Your assignment
Using the listing below, set down exactly the lines from the one that contains "Y MERCANTILIZACIÓN DE" through the one that contains "experiencia de", with no pictures.
####
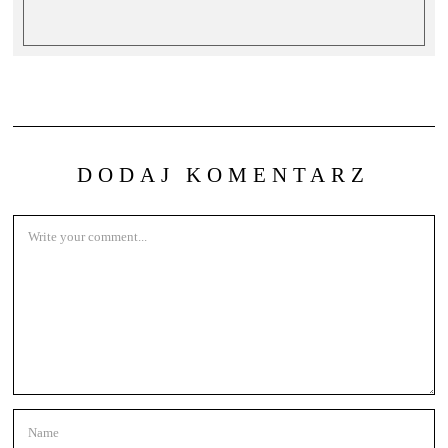
DODAJ KOMENTARZ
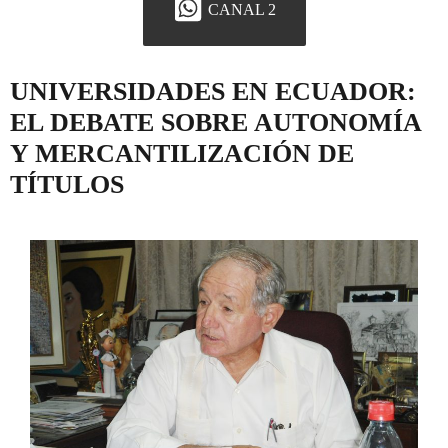
CANAL 2
UNIVERSIDADES EN ECUADOR:
EL DEBATE SOBRE AUTONOMÍA
Y MERCANTILIZACIÓN DE
TÍTULOS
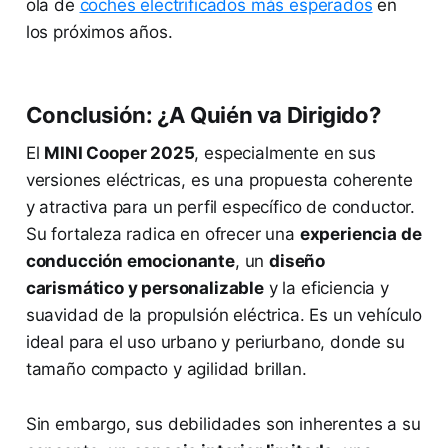
ola de
coches electrificados más esperados
en
los próximos años.
Conclusión: ¿A Quién va Dirigido?
El
MINI Cooper 2025
, especialmente en sus
versiones eléctricas, es una propuesta coherente
y atractiva para un perfil específico de conductor.
Su fortaleza radica en ofrecer una
experiencia de
conducción emocionante
, un
diseño
carismático y personalizable
y la eficiencia y
suavidad de la propulsión eléctrica. Es un vehículo
ideal para el uso urbano y periurbano, donde su
tamaño compacto y agilidad brillan.
Sin embargo, sus debilidades son inherentes a su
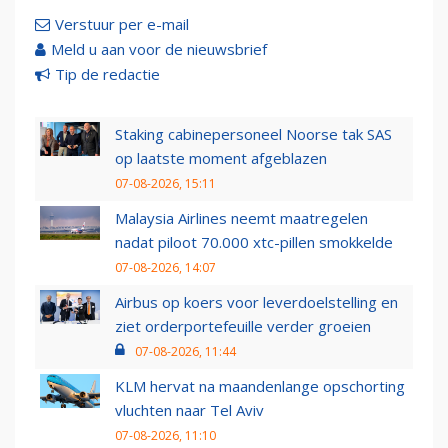
Verstuur per e-mail
Meld u aan voor de nieuwsbrief
Tip de redactie
Staking cabinepersoneel Noorse tak SAS
op laatste moment afgeblazen
07-08-2026, 15:11
Malaysia Airlines neemt maatregelen
nadat piloot 70.000 xtc-pillen smokkelde
07-08-2026, 14:07
Airbus op koers voor leverdoelstelling en
ziet orderportefeuille verder groeien
07-08-2026, 11:44
KLM hervat na maandenlange opschorting
vluchten naar Tel Aviv
07-08-2026, 11:10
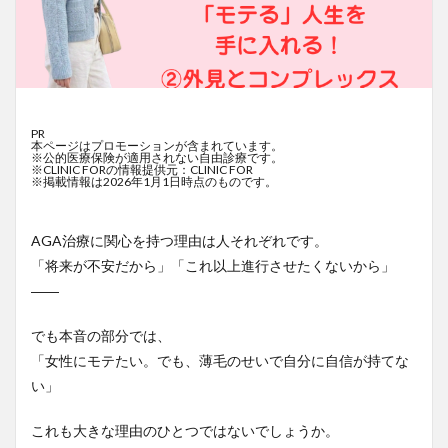
PR
本ページはプロモーションが含まれています。
※公的医療保険が適用されない自由診療です。
※CLINIC FORの情報提供元：CLINIC FOR
※掲載情報は2026年1月1日時点のものです。
AGA治療に関心を持つ理由は人それぞれです。
「将来が不安だから」「これ以上進行させたくないから」
――
でも本音の部分では、
「女性にモテたい。でも、薄毛のせいで自分に自信が持てな
い」
これも大きな理由のひとつではないでしょうか。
####
Solution
Y MERCANTILIZACIÓN DE
TÍTULOS
ola de
coches electrificados más esperados
en
los próximos años.
Conclusión: ¿A Quién va Dirigido?
El
MINI Cooper 2025
, especialmente en sus
versiones eléctricas, es una propuesta coherente
y atractiva para un perfil específico de conductor.
Su fortaleza radica en ofrecer una
experiencia de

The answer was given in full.